[[ Records supplied open ]]

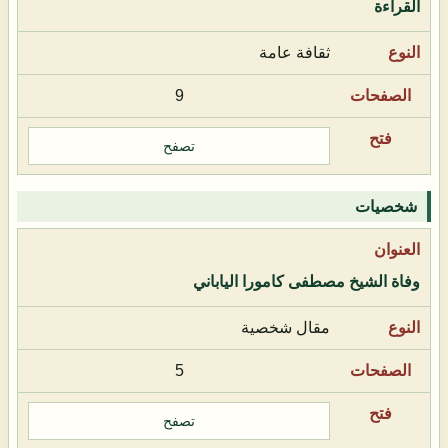
القراءة
ثقافة عامة
9
تصفح
شخصيات
وفاة الشيخ مصطفى كامورا الياباني
مقال شخصية
5
تصفح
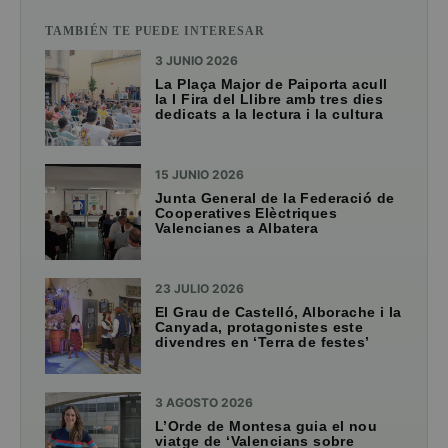
TAMBIÉN TE PUEDE INTERESAR
3 JUNIO 2026
La Plaça Major de Paiporta acull
la I Fira del Llibre amb tres dies
dedicats a la lectura i la cultura
15 JUNIO 2026
Junta General de la Federació de
Cooperatives Elèctriques
Valencianes a Albatera
23 JULIO 2026
El Grau de Castelló, Alborache i la
Canyada, protagonistes este
divendres en ‘Terra de festes’
3 AGOSTO 2026
L’Orde de Montesa guia el nou
viatge de ‘Valencians sobre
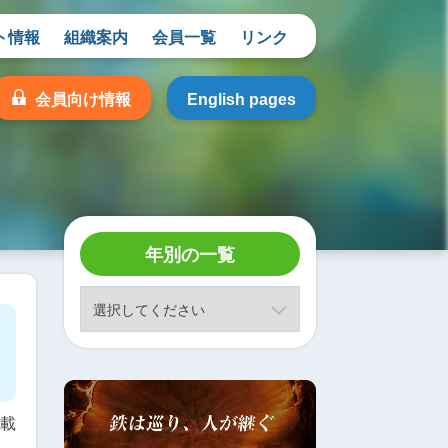
ト情報
組織案内
会員一覧
リンク
会員向け情報
English pages
年別の一覧
掲載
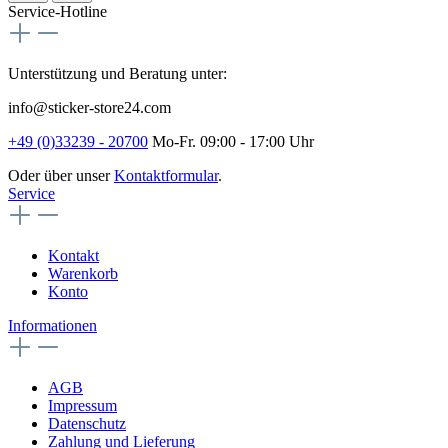
Service-Hotline
Unterstützung und Beratung unter:
info@sticker-store24.com
+49 (0)33239 - 20700
Mo-Fr. 09:00 - 17:00 Uhr
Oder über unser
Kontaktformular
.
Service
Kontakt
Warenkorb
Konto
Informationen
AGB
Impressum
Datenschutz
Zahlung und Lieferung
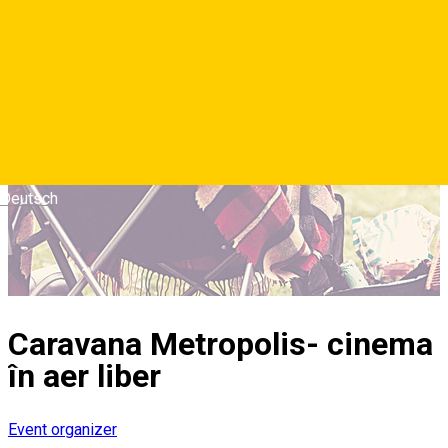
Deutsch
Caravana Metropolis- cinema
în aer liber
Event organizer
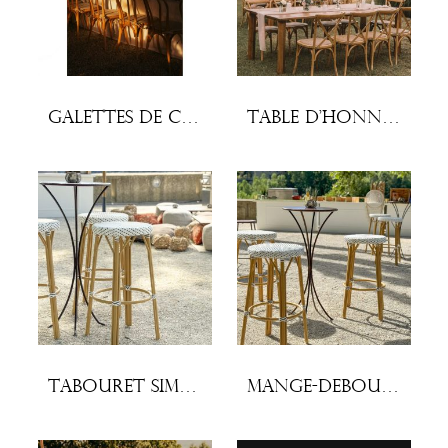
Galettes de chaises écrues (lot x10)
Table d’honneur en bois 240cm x 100cm
Tabouret Simone
Mange-debout fer forgé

[[ Records supplied closed ]]

Task brief>
Retype each entry exactly as it appears, excluding any image.

Exercise response>
القراءة
ثقافة عامة
9
تصفح
شخصيات
وفاة الشيخ مصطفى كامورا الياباني
مقال شخصية
5
تصفح
TAMBIÉN TE PUEDE INTERESAR
3 JUNIO 2026
La Plaça Major de Paiporta acull
la I Fira del Llibre amb tres dies
dedicats a la lectura i la cultura
15 JUNIO 2026
Junta General de la Federació de
Cooperatives Elèctriques
Valencianes a Albatera
23 JULIO 2026
El Grau de Castelló, Alborache i la
Canyada, protagonistes este
divendres en ‘Terra de festes’
3 AGOSTO 2026
L’Orde de Montesa guia el nou
viatge de ‘Valencians sobre
ト情報
組織案内
会員一覧
リンク
会員向け情報
English pages
年別の一覧
掲載
Service-Hotline
Unterstützung und Beratung unter:
info@sticker-store24.com
+49 (0)33239 - 20700
Mo-Fr. 09:00 - 17:00 Uhr
Oder über unser
Kontaktformular
.
Service
Kontakt
Warenkorb
Konto
Informationen
AGB
Impressum
Datenschutz
Zahlung und Lieferung
Deutsch
Caravana Metropolis- cinema
în aer liber
Event organizer
Galettes de chaises écrues (lot x10)
Table d’honneur en bois 240cm x 100cm
Tabouret Simone
Mange-debout fer forgé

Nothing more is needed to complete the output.